Look through the data below for the line with "Nogometnih dresov Feyenoord" and the line with "ir. Bu sertifika, Osmanlıca", then transcribe exactly from the first through the second, leaving out all pictures.
===== Data section
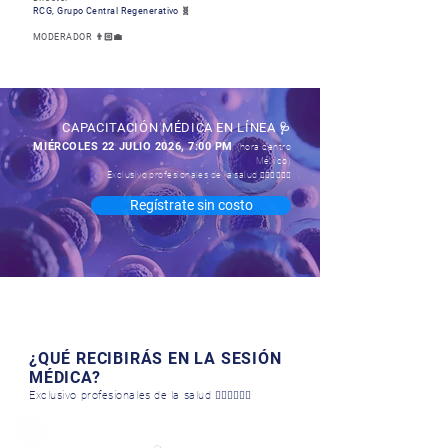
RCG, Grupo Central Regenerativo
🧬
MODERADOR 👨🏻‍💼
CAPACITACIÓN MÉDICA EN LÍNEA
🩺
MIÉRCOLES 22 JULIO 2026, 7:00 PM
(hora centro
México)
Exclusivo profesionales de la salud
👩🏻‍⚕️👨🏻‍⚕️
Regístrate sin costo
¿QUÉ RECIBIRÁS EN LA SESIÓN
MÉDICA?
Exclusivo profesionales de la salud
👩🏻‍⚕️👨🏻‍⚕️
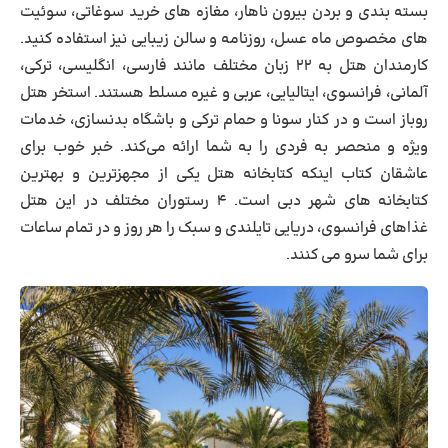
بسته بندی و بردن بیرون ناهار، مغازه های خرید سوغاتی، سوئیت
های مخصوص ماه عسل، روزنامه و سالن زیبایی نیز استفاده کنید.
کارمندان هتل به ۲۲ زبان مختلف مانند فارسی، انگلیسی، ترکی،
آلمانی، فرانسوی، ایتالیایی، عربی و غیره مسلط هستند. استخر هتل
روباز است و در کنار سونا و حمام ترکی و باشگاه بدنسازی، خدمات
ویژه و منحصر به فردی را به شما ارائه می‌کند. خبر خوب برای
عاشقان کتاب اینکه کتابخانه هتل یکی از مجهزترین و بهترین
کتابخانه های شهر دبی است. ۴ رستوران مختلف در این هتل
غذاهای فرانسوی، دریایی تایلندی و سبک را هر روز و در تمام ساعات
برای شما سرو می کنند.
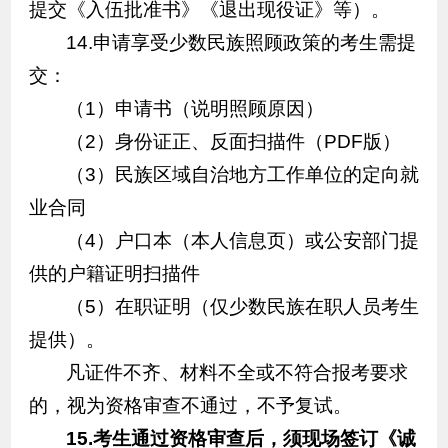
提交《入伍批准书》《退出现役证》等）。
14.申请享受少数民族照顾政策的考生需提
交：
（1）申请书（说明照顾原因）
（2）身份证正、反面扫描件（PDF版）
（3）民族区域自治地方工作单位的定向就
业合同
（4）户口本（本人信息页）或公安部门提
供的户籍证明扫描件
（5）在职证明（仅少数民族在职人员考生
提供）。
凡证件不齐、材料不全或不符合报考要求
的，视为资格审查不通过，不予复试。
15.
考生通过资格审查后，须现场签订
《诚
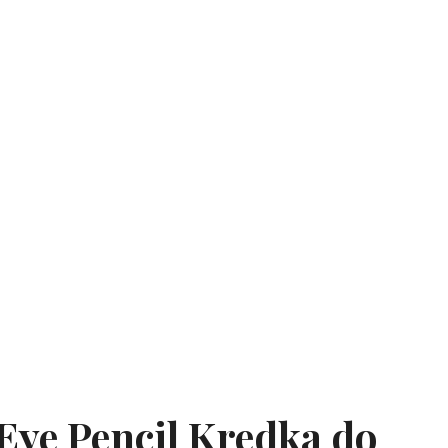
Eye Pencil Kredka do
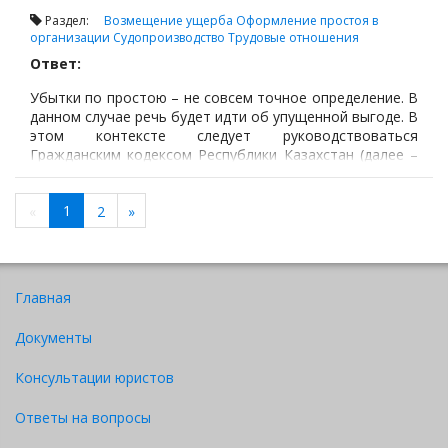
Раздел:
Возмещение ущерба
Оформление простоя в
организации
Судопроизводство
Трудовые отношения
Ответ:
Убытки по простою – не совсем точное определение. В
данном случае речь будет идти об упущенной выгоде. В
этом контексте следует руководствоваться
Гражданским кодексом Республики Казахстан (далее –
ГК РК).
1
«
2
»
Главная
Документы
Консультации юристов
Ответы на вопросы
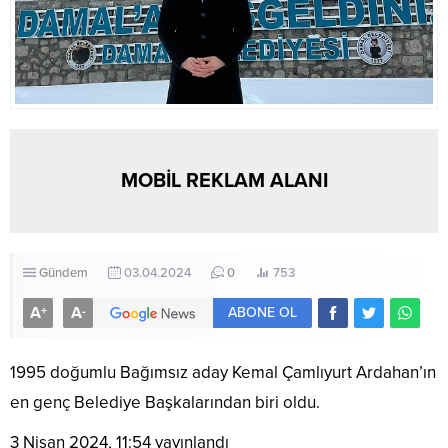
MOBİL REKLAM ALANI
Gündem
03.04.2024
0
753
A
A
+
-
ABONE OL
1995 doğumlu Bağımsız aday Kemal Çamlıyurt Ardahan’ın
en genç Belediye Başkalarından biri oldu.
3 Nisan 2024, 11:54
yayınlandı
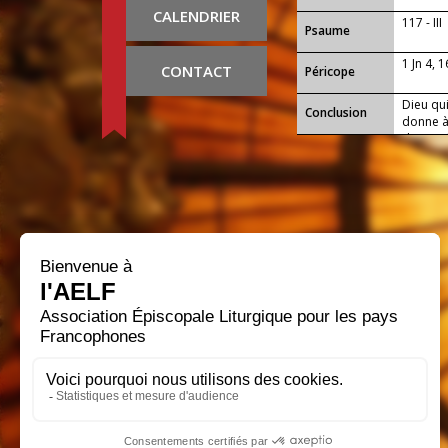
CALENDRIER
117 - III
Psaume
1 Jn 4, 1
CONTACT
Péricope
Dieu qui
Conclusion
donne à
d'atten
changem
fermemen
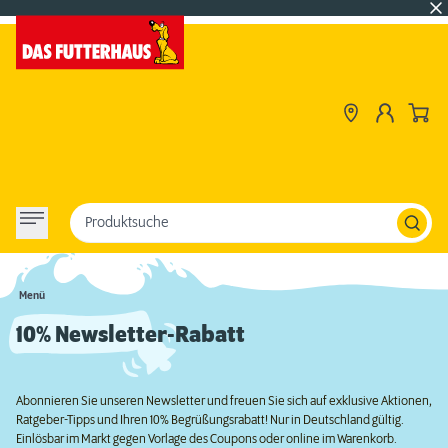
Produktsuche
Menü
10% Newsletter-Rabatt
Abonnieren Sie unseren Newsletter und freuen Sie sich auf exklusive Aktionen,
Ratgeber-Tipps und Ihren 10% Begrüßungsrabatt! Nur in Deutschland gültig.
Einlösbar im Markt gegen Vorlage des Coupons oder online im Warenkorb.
==========
===== Data section
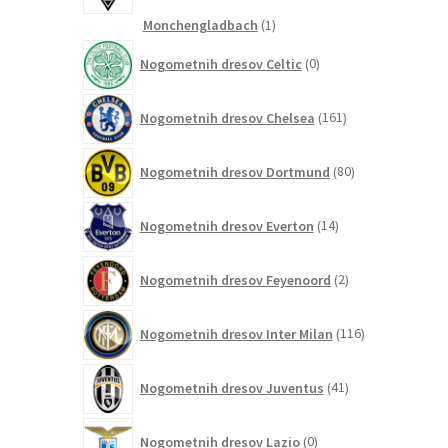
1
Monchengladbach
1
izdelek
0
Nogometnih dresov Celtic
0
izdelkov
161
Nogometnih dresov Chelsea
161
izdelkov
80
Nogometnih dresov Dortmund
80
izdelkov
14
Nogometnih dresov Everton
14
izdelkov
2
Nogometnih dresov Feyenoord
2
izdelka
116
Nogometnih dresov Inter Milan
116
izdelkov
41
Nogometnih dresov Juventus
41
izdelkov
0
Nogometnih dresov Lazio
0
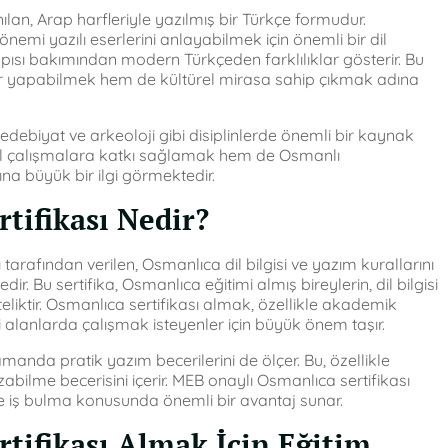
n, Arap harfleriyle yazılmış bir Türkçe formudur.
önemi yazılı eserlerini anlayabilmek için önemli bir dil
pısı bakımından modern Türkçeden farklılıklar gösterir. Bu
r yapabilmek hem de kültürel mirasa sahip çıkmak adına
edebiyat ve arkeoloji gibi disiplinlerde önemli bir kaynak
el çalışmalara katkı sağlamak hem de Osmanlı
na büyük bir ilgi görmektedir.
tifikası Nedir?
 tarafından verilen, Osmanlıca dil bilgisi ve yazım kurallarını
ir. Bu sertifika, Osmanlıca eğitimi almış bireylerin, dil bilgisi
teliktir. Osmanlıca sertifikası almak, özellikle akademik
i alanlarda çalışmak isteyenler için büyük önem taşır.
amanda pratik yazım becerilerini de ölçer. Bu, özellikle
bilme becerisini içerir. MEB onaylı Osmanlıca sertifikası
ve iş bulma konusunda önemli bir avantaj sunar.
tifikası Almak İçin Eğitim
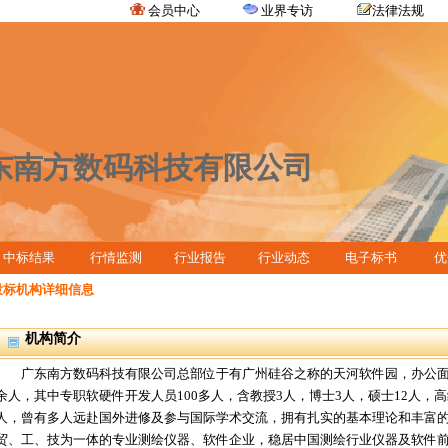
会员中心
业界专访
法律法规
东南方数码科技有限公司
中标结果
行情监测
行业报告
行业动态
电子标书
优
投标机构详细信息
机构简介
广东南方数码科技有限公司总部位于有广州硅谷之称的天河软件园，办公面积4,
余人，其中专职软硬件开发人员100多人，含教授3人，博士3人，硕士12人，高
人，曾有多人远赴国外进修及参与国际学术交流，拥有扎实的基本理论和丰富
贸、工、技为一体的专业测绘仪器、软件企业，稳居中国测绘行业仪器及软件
==========
Problem solution -
Nogometnih dresov Feyenoord
2
izdelka
116
Nogometnih dresov Inter Milan
116
izdelkov
41
Nogometnih dresov Juventus
41
izdelkov
0
Nogometnih dresov Lazio
0
n, Arap harfleriyle yazılmış bir Türkçe formudur.
önemi yazılı eserlerini anlayabilmek için önemli bir dil
pısı bakımından modern Türkçeden farklılıklar gösterir. Bu
r yapabilmek hem de kültürel mirasa sahip çıkmak adına
edebiyat ve arkeoloji gibi disiplinlerde önemli bir kaynak
el çalışmalara katkı sağlamak hem de Osmanlı
na büyük bir ilgi görmektedir.
tifikası Nedir?
 tarafından verilen, Osmanlıca dil bilgisi ve yazım kurallarını
ir. Bu sertifika, Osmanlıca eğitimi almış bireylerin, dil bilgisi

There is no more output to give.